“GIRLS chalked the pavements with peever beds and boys played football on any spare ground they could find - we played on a hill between Oak Street and Guest Street and the cry went up by the winner after the toss, ‘we’ll kick up hill in the first half…”
John Keeman grew up on the streets of Anderston, ‘in the shadow of the crane’ – the towering Finnieston landmark which still stands as a reminder of the city’s shipbuilding heyday.
In the Shadow of the Crane: A Life in Short Stories and Tall Tales is the title of John’s latest book, a moving and funny memoir which is bound to strike a chord with many Times Past readers.

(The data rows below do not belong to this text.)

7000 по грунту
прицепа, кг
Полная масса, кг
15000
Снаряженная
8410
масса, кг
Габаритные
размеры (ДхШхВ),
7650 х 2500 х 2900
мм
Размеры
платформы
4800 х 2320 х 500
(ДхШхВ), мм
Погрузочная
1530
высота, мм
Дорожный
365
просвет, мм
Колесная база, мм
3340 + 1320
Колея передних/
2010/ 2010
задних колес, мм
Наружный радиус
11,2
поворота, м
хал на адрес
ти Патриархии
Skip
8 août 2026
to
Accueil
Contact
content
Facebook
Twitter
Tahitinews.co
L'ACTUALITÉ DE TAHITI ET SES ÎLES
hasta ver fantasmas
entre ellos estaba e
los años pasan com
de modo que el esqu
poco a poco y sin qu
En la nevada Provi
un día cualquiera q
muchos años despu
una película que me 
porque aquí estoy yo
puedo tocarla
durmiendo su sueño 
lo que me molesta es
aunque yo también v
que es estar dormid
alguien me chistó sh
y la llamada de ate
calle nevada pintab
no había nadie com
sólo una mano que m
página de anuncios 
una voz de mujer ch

“It took me a long time to decide to write an autobiography,” explains John in the introduction to his book, which lays bare a Glasgow childhood, warts and all, long before gentrification. “I thought such writings were restricted to the rich and famous...but having flicked through some tomes written by so-called celebrities, I figured my life, and that of any other human being, is just as important to record as theirs.”
The 76-year-old, who started writing after a period of depression in his early 30s, wrote a novel called The Italian Connection five years ago, based on the real-life wartime memories of a friend’s father.

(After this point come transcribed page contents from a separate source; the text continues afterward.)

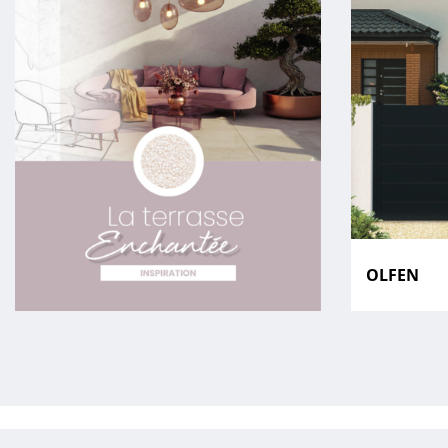
OLFEN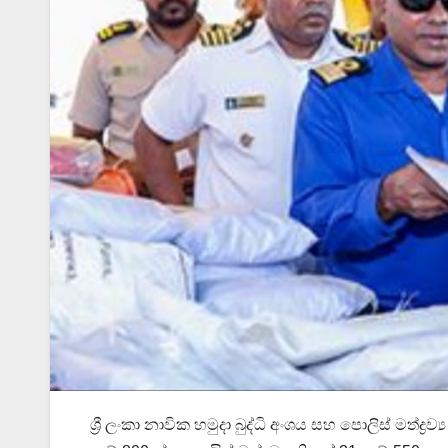
ශ්‍රී ලංකා නාවික හමුදා බුද්ධි අංශය සහ පොලිස් මත්ද්‍ර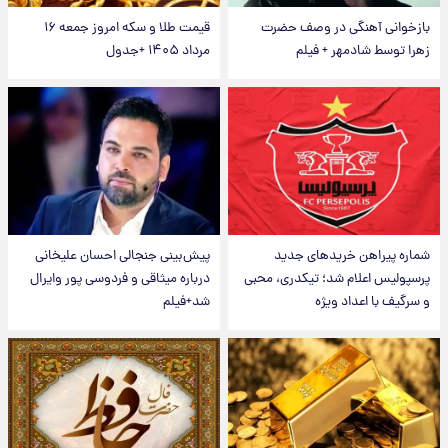
بازخوانی آهنگی در وصف حضرت
قیمت طلا و سکه امروز جمعه ۱۶
زهرا توسط شادمهر + فیلم
مرداد ۱۴۰۵ +جدول
شماره پیراهن خریدهای جدید
پیش‌بینی جنجالی احسان علیخانی
پرسپولیس اعلام شد؛ تیکدری، محبی
درباره میثاقی و فردوسی پور وایرال
و سرگیف با اعداد ویژه
شد+فیلم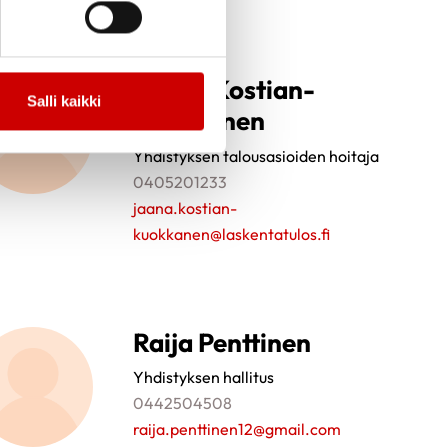
Jaana Kostian-
Salli kaikki
Kuokkanen
Yhdistyksen talousasioiden hoitaja
0405201233
jaana.kostian-
kuokkanen@laskentatulos.fi
Raija Penttinen
Yhdistyksen hallitus
0442504508
raija.penttinen12@gmail.com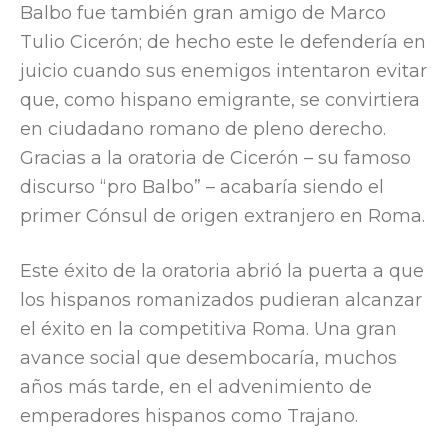
Balbo fue también gran amigo de Marco
Tulio Cicerón; de hecho este le defendería en
juicio cuando sus enemigos intentaron evitar
que, como hispano emigrante, se convirtiera
en ciudadano romano de pleno derecho.
Gracias a la oratoria de Cicerón – su famoso
discurso “pro Balbo” – acabaría siendo el
primer Cónsul de origen extranjero en Roma.
Este éxito de la oratoria abrió la puerta a que
los hispanos romanizados pudieran alcanzar
el éxito en la competitiva Roma. Una gran
avance social que desembocaría, muchos
años más tarde, en el advenimiento de
emperadores hispanos como Trajano.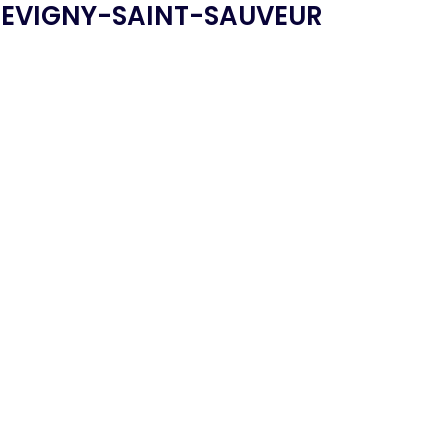
EVIGNY-SAINT-SAUVEUR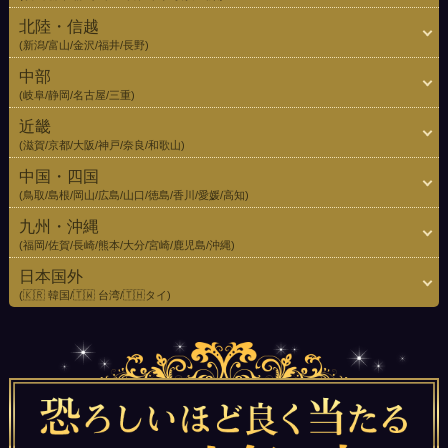
北陸・信越
(新潟/富山/金沢/福井/長野)
中部
(岐阜/静岡/名古屋/三重)
近畿
(滋賀/京都/大阪/神戸/奈良/和歌山)
中国・四国
(鳥取/島根/岡山/広島/山口/徳島/香川/愛媛/高知)
九州・沖縄
(福岡/佐賀/長崎/熊本/大分/宮崎/鹿児島/沖縄)
日本国外
(🇰🇷 韓国/🇹🇼 台湾/🇹🇭タイ)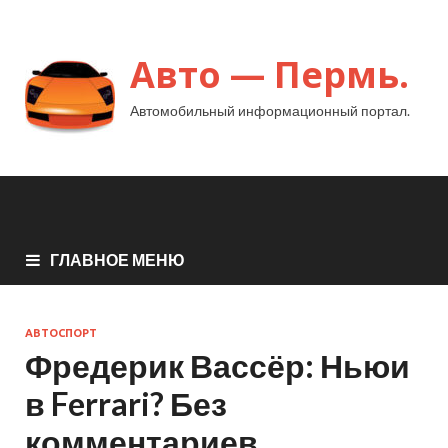
Авто — Пермь.
Автомобильный информационный портал.
ГЛАВНОЕ МЕНЮ
АВТОСПОРТ
Фредерик Вассёр: Ньюи
в Ferrari? Без
комментариев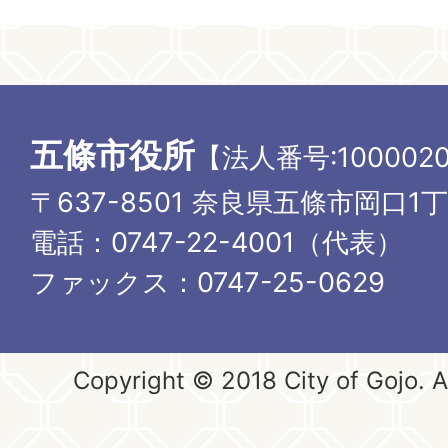
五條市役所
【法人番号:1000020
〒637-8501 奈良県五條市岡口1
電話：0747-22-4001（代表）
ファックス：0747-25-0629
Copyright © 2018 City of Gojo. Al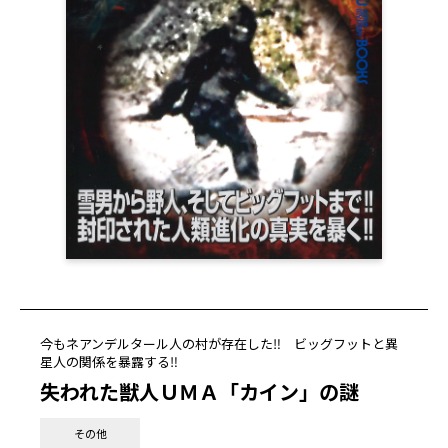
今もネアンデルタール人の村が存在した‼ ビッグフットと異
星人の関係を暴露する‼
失われた獣人ＵＭＡ「カイン」の謎
その他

John was born in his great aunt Margaret’s house on Finnieston Street, to Jean and John Keeman.
“My mother, a small woman with a glass eye and a ferocious temper, was an unemployed tearoom waitress and my dad worked at a railway yard in the Gallowgate,” he writes. “The first house I can remember living in was another single-end at 25 Oak Street. That house was on the third floor of a tenement and I remember it had a fireplace, a cavity bed, a sink, a cupboard and little else.
“The single-end dwellings were single rooms with no bath or toilet. They were designed for occupation by two adults and at the most two children under twelve. In reality much larger families occupied these hovels. Ours was a depressing house, in a depressing area, in a depressing society.”
The book is an insightful look at the effects of the changing political landscape on the city and its people, and it pulls no punches about the negative aspects of life in Glasgow at that time. It is affectionate too, however, as John recalls happier times.
“The same piece of land was used for sleds, made of Bilsland’s bread boards when it snowed and bonfires on November 5,” he recalls. “On one such night a couple of my pals found some bullets in an old office next to the Hydepark Street stables and threw them in the fire. When they got very hot they went off with a bang but amazingly nobody was hurt.”
Food was very different back then, recalls John.
“Cabbage and potatoes are the only vegetables I can recall,” he says. “These were generally accompanied by the ham from ham ribs or pig’s feet, which were really revolting things to look at on a plate with the hairs still visible on the burned black skin - and eggs came in a tin....”
In the Shadow of the Crane by John Keeman (Ringwood Publishing) will be released later this year.